Представьте себе человечка, которому далеко за шестьдесят, коротенького и тщедушного, с кожей желтоватой, как у мертвеца, и огромными, навыкате, глазами, которые он таращил, будто его душили; не зубы, а, правильнее сказать, клыки делали его рот огромным, и несло из него, окруженного какими-то лиловыми губами, как из горшка ночного; нечто крайне неприятное таилось в его ухмылке, обращавшей его в совершенное страшилище, если не в чудище, опасное для женщин и детей. И эдакое создание, эта издевательская карикатура на человека, этот монстр был настолько слеп к собственному уродству, что считал, будто он рожден дарить усладу, и верил, что нет женщины, способной устоять перед его чарами. Из-за таких представлений он тратил немалые деньги на тех несчастных, что были способны совладать с собой и притвориться влюбленными в него, с теми же, кому не хватало искусства или терпения скрывать отвращение, им вызываемое, он вел себя бесцеремонно и весьма грубо. Скорее бессилие, нежели потребность естества, заставляло его искать возбуждения в разнообразии, извращенными путями пытался он подняться на вершины блаженства, однако чаще всего обнаруживал, что препятствием служит нехватка сил, необходимых для подъема. В этих случаях на него всегда находил приступ ярости, которой он давал волю, вымещая ее на ни в чем не повинных объектах своего недолговечного желания.

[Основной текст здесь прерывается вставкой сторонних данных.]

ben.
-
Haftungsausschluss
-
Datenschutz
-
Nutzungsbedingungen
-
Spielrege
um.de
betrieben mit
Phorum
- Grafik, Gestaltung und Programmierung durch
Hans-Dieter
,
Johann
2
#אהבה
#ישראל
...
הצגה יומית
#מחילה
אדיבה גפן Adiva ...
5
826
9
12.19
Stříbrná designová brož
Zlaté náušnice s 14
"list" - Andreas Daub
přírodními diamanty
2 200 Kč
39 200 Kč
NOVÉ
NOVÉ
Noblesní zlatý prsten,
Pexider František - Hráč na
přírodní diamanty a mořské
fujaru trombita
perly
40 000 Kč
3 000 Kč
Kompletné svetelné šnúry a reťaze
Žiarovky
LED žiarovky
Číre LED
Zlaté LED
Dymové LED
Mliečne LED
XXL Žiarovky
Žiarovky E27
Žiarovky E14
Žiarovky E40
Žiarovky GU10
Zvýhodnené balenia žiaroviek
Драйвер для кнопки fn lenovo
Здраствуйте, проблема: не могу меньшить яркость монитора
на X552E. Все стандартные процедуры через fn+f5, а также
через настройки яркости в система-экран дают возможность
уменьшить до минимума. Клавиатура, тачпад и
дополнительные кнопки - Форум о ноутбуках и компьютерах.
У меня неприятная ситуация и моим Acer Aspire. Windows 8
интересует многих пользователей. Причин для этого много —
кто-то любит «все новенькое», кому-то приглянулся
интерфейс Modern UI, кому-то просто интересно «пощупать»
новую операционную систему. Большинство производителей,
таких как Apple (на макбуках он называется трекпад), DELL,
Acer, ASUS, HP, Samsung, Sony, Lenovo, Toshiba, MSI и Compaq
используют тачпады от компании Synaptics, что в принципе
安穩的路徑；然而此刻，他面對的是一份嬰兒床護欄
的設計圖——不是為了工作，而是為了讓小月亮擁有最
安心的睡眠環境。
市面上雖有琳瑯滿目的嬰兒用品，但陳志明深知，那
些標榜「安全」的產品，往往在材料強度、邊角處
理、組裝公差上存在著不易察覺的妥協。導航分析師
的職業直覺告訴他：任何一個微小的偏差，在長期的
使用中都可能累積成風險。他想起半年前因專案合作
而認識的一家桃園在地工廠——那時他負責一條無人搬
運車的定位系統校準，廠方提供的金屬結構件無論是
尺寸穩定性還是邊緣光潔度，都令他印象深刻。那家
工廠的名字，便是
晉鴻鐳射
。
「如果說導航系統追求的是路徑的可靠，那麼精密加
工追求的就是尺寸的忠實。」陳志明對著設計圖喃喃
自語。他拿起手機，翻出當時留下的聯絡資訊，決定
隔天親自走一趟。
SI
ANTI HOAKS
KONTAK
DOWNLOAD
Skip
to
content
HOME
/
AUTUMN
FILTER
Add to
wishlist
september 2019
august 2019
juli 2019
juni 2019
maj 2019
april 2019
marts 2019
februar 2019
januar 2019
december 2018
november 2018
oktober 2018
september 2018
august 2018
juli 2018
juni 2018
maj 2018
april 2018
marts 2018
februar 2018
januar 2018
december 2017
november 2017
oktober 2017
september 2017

Такому вот чудищу моя честная благодетельница, давно уже служившая ему поставщиком, и обрекла меня на утеху. Она специально вызвала меня в салон, чтобы дать ему хорошенько рассмотреть товар. Она поставила меня перед ним, заставила повернуться, сняла с меня шейный платок и обратила его внимание на возвышенности и углубления, форму и белизну груди, едва начавшей наполняться плотью; потом велела мне пройтись и, дабы оживить реестр моих прелестей, позволила себе обратить внимание на деревенскую неотесанность походки. Короче, она не обошла вниманием ни единого пункта лошадиной своей классификации, на что джентльмен ответствовал лишь милостивыми кивками одобрения, в то же время вперяя в меня взоры, в которых было что-то козлиное или обезьянье. Изредка – уголком глаза – я посматривала на него и всякий раз натыкалась на горящий, жадный, вытаращенный взгляд, сущую ипостась чистого страха и ужаса, заставлявший меня тут же отворачиваться, что он, без сомнения, в душе своей приписывал ни много ни мало непорочной скромности или, по крайней мере, проявлению ее.
Вскорости, однако, я была отпущена и отведена в комнату под присмотр Фоби, не отходившей от меня ни на шаг и не оставлявшей ни на минуту. Порой она с ленцой пускалась в рассуждения по поводу сцены, в какой я только что участвовала, смысл которых уловил бы любой, кто не идиот; однако, признаюсь Вам, к стыду своему, я была так непроходимо глупа или, точнее, так необыкновенно простодушна, что все еще не понимала замыслов миссис Браун и ничего такого страшного не видела в ее кузине-менторше: пусть та и вела себя постыдно и ужасно, но меня-то ведь это никак не касается, если не считать того, что чувство признательности моей благодетельнице заставляло меня с уважением относиться ко всем ее кузенам и кузинам.